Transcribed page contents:

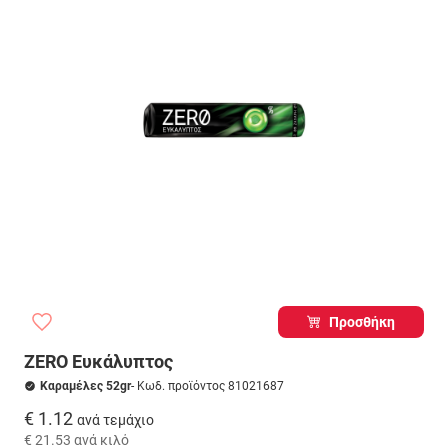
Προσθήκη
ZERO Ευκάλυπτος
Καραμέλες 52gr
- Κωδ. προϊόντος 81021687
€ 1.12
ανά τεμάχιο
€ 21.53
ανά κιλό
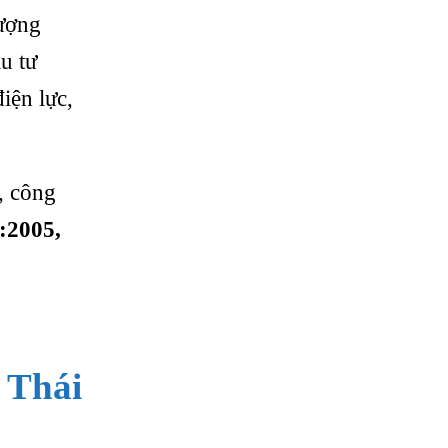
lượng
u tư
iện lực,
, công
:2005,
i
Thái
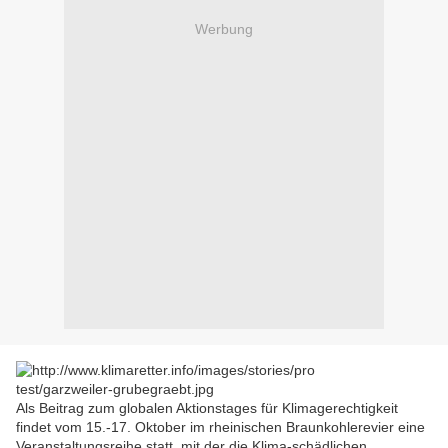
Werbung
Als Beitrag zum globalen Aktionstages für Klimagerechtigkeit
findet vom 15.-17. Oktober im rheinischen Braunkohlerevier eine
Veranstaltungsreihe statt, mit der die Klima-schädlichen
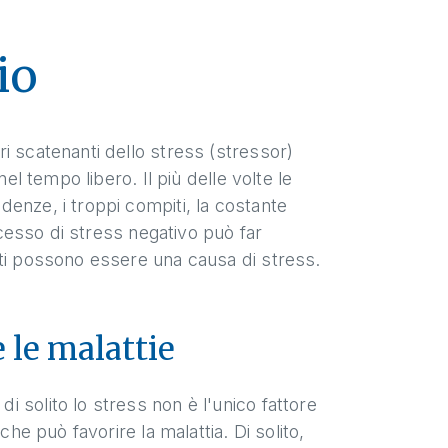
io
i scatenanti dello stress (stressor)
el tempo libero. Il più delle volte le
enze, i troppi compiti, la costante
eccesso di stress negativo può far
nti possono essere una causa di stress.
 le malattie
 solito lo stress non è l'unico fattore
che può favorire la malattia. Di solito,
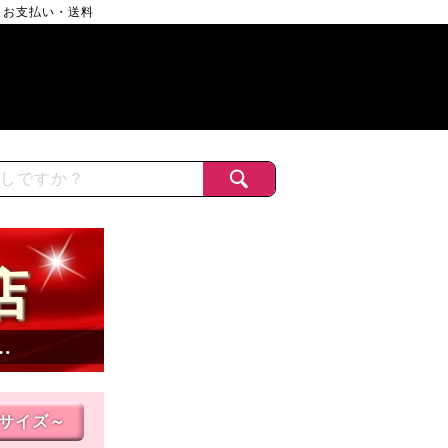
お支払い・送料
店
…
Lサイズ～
--
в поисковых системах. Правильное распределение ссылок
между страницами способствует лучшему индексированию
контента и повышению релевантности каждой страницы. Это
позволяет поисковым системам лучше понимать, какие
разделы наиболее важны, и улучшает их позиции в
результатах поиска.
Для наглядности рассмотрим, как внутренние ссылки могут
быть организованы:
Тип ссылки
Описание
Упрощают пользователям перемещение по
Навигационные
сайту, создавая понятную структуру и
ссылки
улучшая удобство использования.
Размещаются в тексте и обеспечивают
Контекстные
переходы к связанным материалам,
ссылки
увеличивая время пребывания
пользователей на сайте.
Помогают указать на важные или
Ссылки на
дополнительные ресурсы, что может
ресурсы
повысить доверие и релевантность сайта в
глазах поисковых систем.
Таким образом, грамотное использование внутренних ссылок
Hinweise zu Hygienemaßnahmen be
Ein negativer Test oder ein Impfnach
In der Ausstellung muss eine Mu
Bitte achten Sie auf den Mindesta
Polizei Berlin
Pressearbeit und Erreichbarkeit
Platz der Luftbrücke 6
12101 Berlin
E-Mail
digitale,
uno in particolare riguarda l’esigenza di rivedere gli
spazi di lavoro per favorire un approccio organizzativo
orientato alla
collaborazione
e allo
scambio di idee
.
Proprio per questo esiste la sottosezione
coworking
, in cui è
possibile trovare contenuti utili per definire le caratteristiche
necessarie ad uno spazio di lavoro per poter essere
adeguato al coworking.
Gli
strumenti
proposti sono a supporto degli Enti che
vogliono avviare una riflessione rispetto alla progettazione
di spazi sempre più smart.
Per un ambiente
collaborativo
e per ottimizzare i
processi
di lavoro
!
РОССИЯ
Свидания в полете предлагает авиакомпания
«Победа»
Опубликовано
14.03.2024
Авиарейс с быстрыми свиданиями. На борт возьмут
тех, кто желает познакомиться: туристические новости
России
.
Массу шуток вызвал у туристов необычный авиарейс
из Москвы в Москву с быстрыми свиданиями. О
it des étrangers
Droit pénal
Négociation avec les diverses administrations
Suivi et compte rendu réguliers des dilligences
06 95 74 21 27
* * *
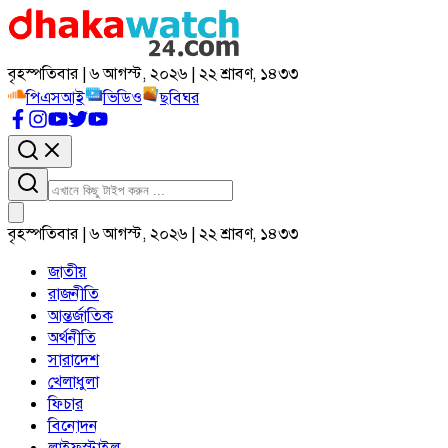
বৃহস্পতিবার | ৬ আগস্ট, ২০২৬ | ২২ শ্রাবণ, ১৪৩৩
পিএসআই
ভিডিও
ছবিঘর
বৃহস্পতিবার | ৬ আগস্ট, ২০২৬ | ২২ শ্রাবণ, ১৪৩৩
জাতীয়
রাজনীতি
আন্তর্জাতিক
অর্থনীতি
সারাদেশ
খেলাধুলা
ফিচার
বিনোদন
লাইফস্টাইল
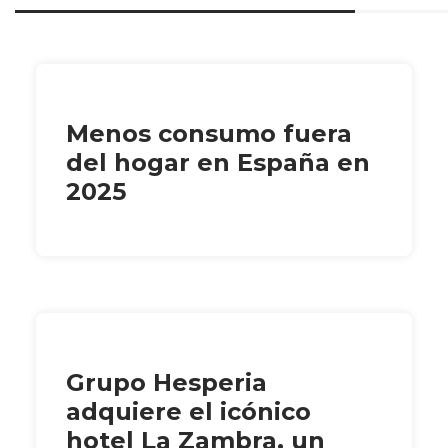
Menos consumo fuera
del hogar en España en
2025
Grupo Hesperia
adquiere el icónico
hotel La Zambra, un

▶ Exercise objective: Look above for the line holding "Menos consumo fuera" and the line holding "hotel La Zambra, un", then output exactly those two lines and every line between them, nothing more.

▶ Written solution:
Menos consumo fuera
del hogar en España en
2025
Grupo Hesperia
adquiere el icónico
hotel La Zambra, un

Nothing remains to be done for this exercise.